Sebîlürreşad " adını alarak yalnız Eşref Edib tarafından devam ettirilen
bu dergi, 1925 yılı başına kadar çıkmaya devam etmiş ve 641 sayı yayınlanmıştı.
Fikir hayatımızda ve yakın tarihimizde çok önemli bir yeri olan bu derginin,
362 sayı yayınlandığı ikinci bir dönemi (1948-1966) daha vardır.
Lise yıllarında şiirle meşgul olmaya
başlamıştı. Baytar Mektebi'nin son senelerinde bu kabiliyetini ilerletti
Türkçeye ve aruz veznine hâkim olmuştu. Arkadaşlarına uzun manzum mektuplar
yazıyordu. Önceleri, Ziya Paşa, Muallim Naci ve Namık Kemal gibi eski üstatlar
tarzında şiirler nazmederken, daha sonra kendi üslûbunu bularak onların
tesirinden uzaklaşmıştır. Şairliğinin ilk devresinde yazdığı, yayınlanmamış
binlerce mısralık eski şiirlerini yok etmiştir. Bunlardan elde sadece, bazı
dostlarının defterlerinde bulunan veya çeşitli dergilerde daha önce çıkmış
olan, iki bin mısra kadarı kalmıştır. Bu eski şiirlerini "Safahat" (Safhalar,
Hayattan Manzaralar) adını verdiği şiir kitabına da almamıştır.

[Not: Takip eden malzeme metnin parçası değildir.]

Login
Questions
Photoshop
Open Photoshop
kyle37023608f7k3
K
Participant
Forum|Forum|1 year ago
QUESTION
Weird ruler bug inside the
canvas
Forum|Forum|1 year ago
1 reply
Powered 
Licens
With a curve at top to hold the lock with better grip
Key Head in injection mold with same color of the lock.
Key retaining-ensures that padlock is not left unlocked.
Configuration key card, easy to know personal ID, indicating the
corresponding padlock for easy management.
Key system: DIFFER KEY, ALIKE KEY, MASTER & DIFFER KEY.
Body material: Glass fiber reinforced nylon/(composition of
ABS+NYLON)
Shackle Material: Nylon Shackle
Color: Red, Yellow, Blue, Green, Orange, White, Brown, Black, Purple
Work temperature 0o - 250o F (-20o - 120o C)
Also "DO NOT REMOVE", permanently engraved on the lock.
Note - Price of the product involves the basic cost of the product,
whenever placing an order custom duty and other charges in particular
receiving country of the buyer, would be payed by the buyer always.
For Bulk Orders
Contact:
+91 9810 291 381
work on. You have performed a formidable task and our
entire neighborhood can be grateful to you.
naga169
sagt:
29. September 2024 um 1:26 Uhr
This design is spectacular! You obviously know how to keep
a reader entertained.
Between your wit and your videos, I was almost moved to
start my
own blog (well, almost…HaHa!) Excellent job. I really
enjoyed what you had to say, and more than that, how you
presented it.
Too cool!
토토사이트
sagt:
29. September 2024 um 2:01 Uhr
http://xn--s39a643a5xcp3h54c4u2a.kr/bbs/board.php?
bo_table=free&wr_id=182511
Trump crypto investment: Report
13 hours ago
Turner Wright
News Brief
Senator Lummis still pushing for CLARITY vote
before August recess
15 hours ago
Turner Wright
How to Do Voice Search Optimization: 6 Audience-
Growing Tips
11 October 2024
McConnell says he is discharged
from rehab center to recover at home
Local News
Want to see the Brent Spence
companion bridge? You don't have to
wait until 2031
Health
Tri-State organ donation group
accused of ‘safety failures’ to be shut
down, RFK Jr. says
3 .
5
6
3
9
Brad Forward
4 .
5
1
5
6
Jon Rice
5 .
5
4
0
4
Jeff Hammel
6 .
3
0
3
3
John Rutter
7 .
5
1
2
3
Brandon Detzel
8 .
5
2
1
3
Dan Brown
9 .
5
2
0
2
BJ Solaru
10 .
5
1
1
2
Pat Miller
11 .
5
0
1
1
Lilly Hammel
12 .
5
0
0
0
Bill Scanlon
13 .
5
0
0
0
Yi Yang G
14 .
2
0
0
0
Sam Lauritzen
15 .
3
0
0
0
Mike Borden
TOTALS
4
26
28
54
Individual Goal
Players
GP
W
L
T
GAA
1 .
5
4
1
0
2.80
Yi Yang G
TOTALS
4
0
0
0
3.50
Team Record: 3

Türkçenin sade ve akıcı bir şekilde aruza
tatbikinin ilk büyük temsilcisidir. Mizahi fıkralardan en heyecanlı şiirlere
kadar, en güzel Türkçe ile milletine şaheserler vermiştir. Şiirleri, her
bakımdan, edebiyat tarihimizde eşsiz güzellikte muhteşem parçalardır. Basit bir
hayat sahnesini anlatan mısralarında bile, hem en keskin bir zekânın
şimşekleri, hem de titreyen bir gönlün gözyaşları sezilir… Çağdaşı olan bütün
büyük şair ve edibler, Mehmet Akit'in yüksekliğini kabul edip, bunu itiraf ve
takdir eden beyanlarda bulunmuşlardır. Akif Bey, şiirlerinde ve makalelerinde,
"sadelik, millilik, din ve ahlaka bağlılık" şeklinde özetlenebilecek
olan edebiyat görüşünü açıklamıştır. Kendisi, en fazla önem verdiği iki
değerin, "dil ve din" olduğunu söylemektedir. Şiirlerinden bazıları
bestelenmiş ve önemli bir kısmı Arapçaya çevrilmiştir.